The victory of Google’s AlphaGo over the top-ranked Go players in the world last May is another Artificial Intelligence (AI) advancement that everyone is talking about. Besides playing chess, AI is already working on some other areas such as voice assistance (Apple Siri, Amazon Alexa), facial recognition, and customer helpdesk. It is also the driving force for the autonomous car also. AI increasingly permeates society; will it replace most human jobs in future?
It is strongly possible, but there are three fundamental elements in which AI must advance before that can happen:
Have the ability for autonomous learning – The key for AI to tackle a specified task is learning from the previous data. For Example, if you want an AI program to distinguish between male and female, you can feed millions of photos of males and females for the AI system to learn. If you want to create AI customer service, you can input customer support conversations in the past few years for the AI system to learn about. The intelligence of the AI system depends on the dataset you provide. One advantage that AlphaGo has is that “Go” an ancient Chinese strategy game has a very clear result of win or loss. AlphaGo can run reinforcement training by playing millions of games with itself. From these millions of games just within AlphaGo, it learns or creates some steps that come from human experience. But the reinforcement training for customer service AI or facial recognition AI are much more complex, because the results are not dichotomous, in the end, the AI system does not know if it is right or wrong.
Be able to analyze, perceive, and be capable of discovering and defining rules –AI does not require humans to define rules or enter algorithms to calculate the result, it should be capable of discovering and defining the rules through data mining or self-directed learning. If the customer service system is just trying to match a question with the pre-defined 500 Q&A in the database and give out the corresponding answer, it’s not an AI system. Or if people define some rules for the facial recognition system to distinguish male and female such as the distance between eyes and nose etc., that is not an AI system. For a system to be truly AI, it must perform self-directed learning from the big data sets provided to distinguish between male or female. Just like humans, there is no rule of how to distinguish male and female, you learn through experience.
Have strong computing power – Instead of using a CPU for processing, most AI programs use a GPU (Graphics Processing Units). GPUs are highly-parallel, meaning they have the ability to compute or execute many processes simultaneously. They can have multiple processors that allow making high-performance parallel arithmetic calculations. Hence, they can have much more calculation capability than a general CPU at a lower cost. However, there is a current shortage of GPUs as demand is outweighing supply and OEMs are having a hard time keeping stock.

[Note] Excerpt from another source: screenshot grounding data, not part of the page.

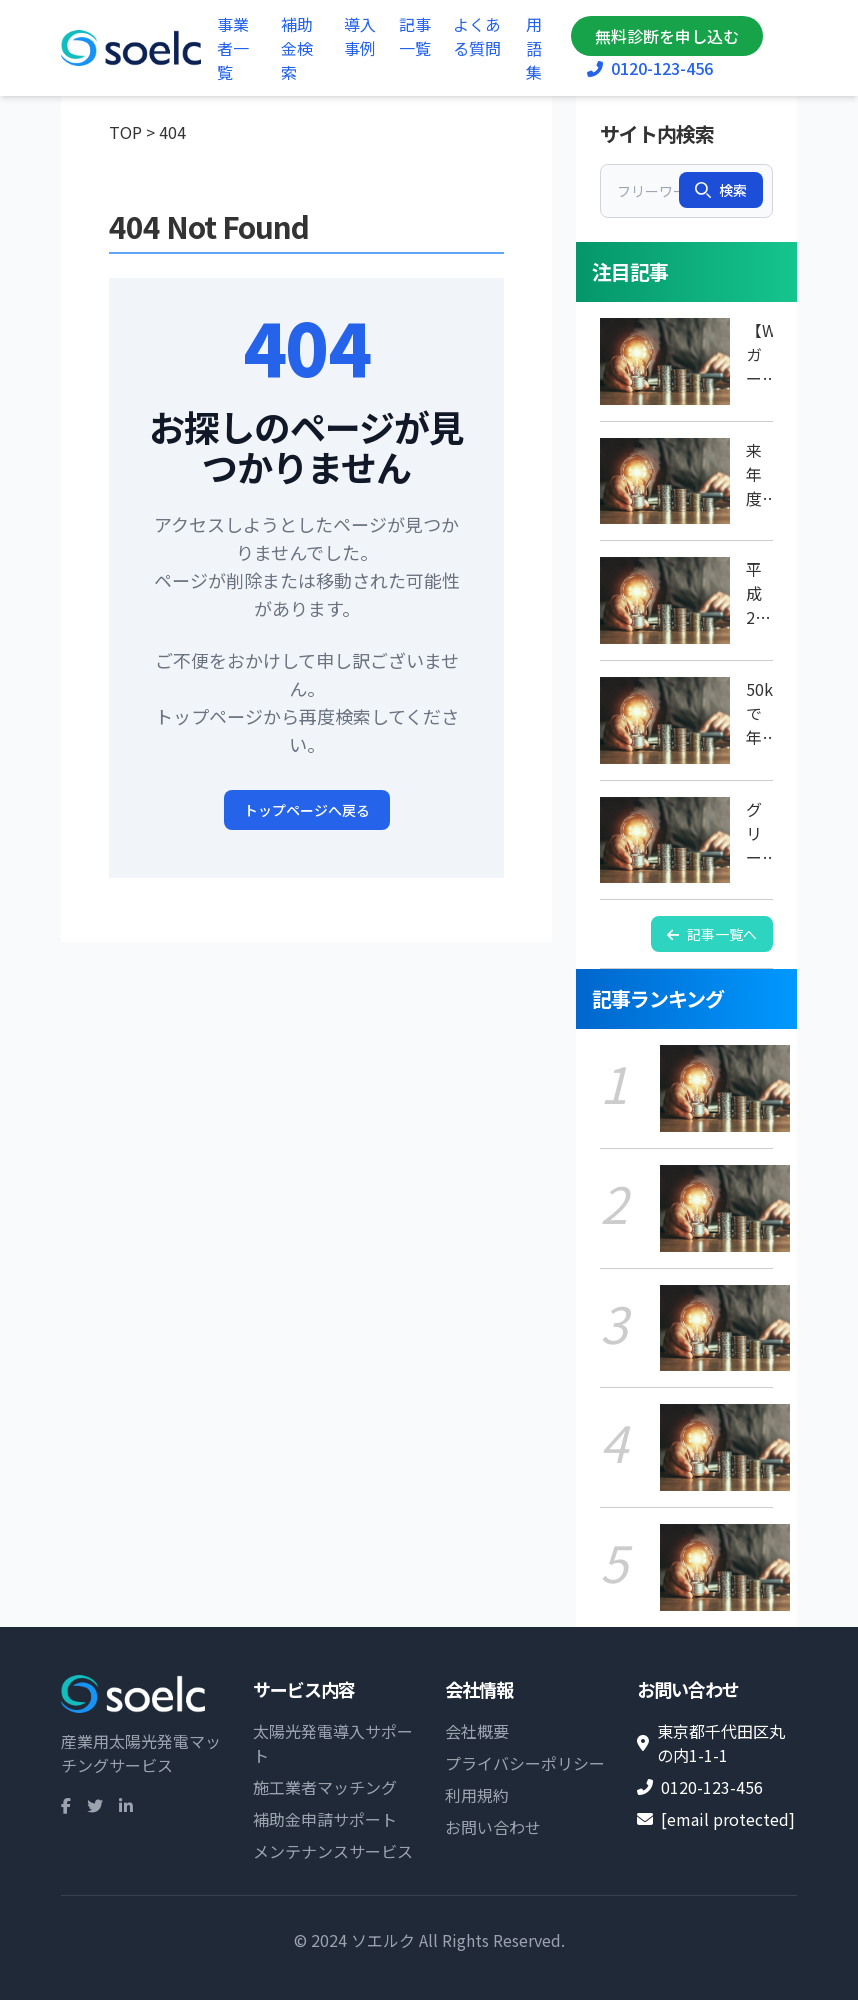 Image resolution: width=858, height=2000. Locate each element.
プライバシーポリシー (525, 1763)
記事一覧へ (712, 934)
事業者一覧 (233, 48)
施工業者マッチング (325, 1787)
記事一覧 (415, 36)
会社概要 (477, 1731)
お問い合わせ (493, 1827)
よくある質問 (477, 36)
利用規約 (477, 1795)
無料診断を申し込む (667, 36)
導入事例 (360, 36)
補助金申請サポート (325, 1819)
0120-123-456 (650, 68)
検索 (721, 190)
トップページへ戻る (307, 810)
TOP (125, 132)
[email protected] (728, 1819)
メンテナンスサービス (333, 1851)
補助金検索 (297, 48)
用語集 (534, 48) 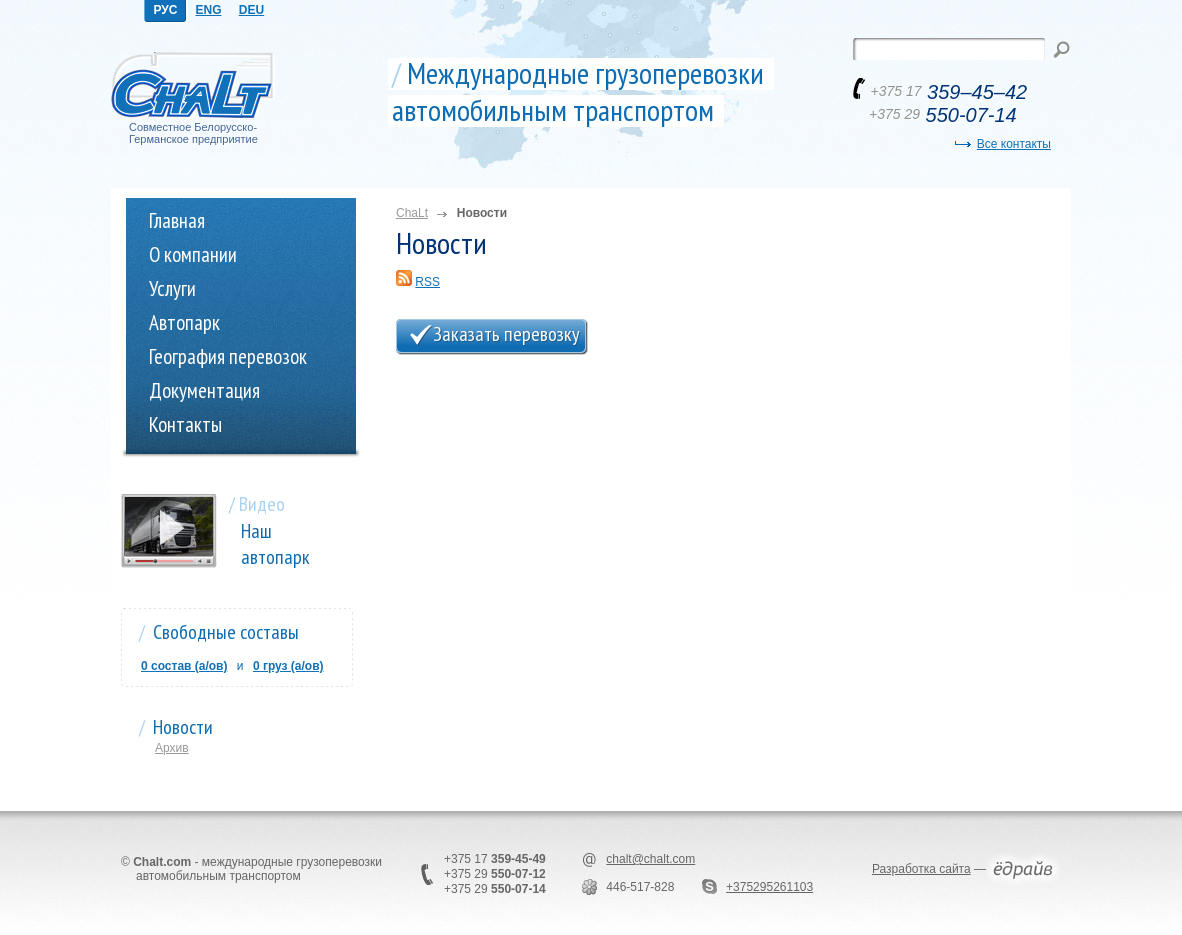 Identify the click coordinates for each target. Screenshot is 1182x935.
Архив (172, 748)
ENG (208, 10)
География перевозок (228, 356)
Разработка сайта (921, 869)
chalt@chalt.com (650, 859)
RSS (427, 282)
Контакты (185, 424)
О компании (193, 254)
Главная (177, 220)
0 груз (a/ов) (288, 666)
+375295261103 (769, 887)
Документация (204, 390)
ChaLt (412, 213)
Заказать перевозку (506, 334)
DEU (251, 10)
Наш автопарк (275, 544)
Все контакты (1014, 144)
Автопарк (184, 322)
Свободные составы (226, 632)
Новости (183, 727)
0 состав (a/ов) (184, 666)
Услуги (172, 288)
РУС (166, 10) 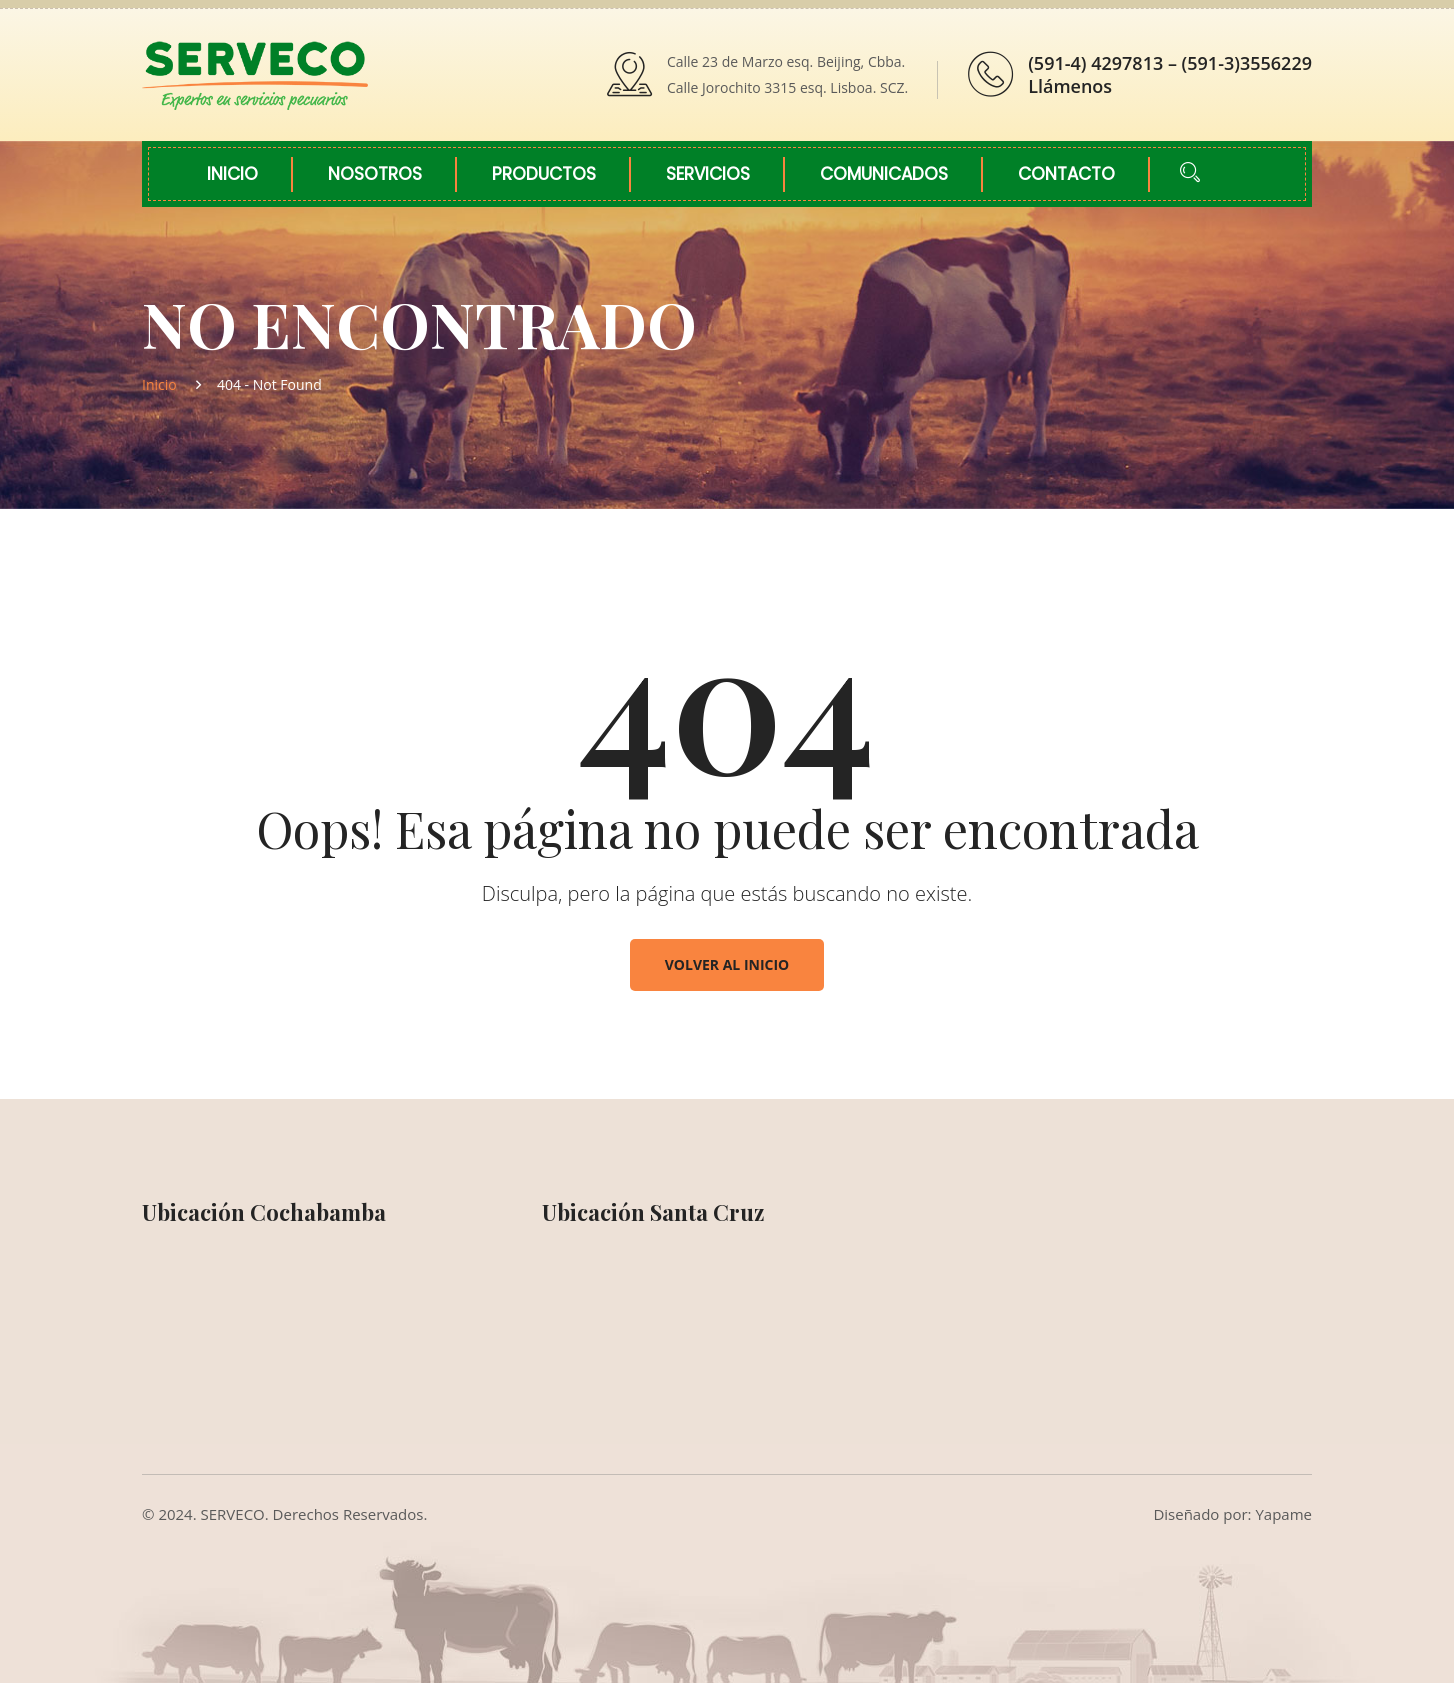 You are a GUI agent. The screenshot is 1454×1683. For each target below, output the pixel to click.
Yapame (1283, 1514)
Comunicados (884, 174)
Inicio (232, 174)
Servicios (708, 174)
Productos (544, 174)
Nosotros (375, 174)
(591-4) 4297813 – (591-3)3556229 (1170, 63)
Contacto (1066, 174)
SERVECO (233, 1514) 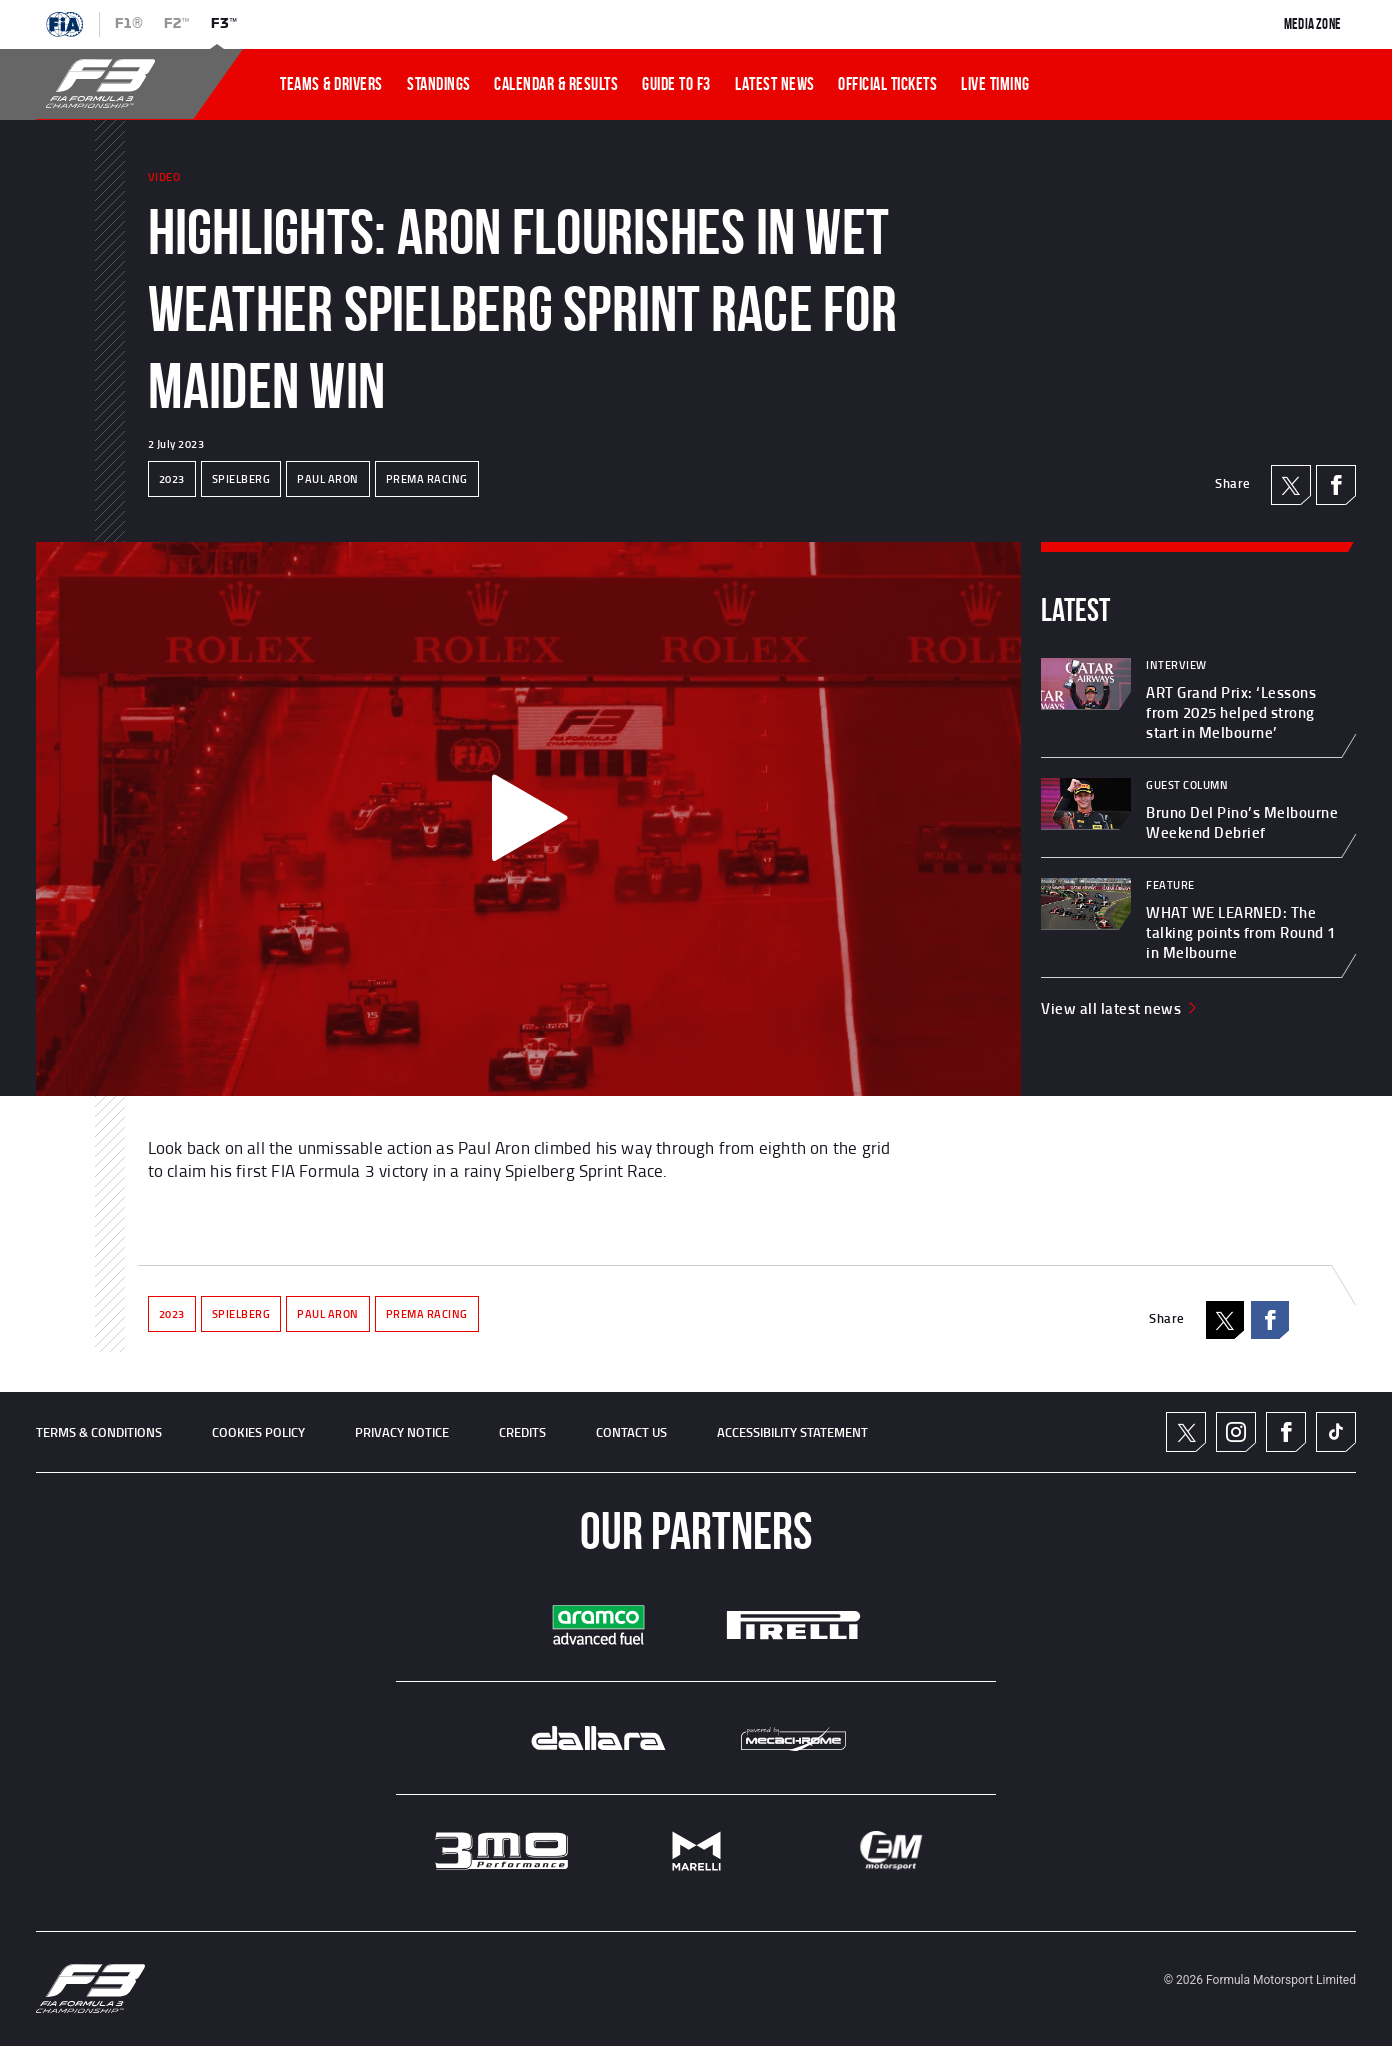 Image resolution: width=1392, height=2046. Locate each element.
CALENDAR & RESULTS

Judging from industry information, AI is still in its early stages and it will be some time before computers can understand and perform tasks to a human level. At least until the foreseeable future, AI will remain a human tool to improve the efficiency of tasks but not fully take over jobs yet. However, when AI reaches a threshold of advancement, it will inevitably replace certain jobs due to its efficiency, accuracy and cheaper cost.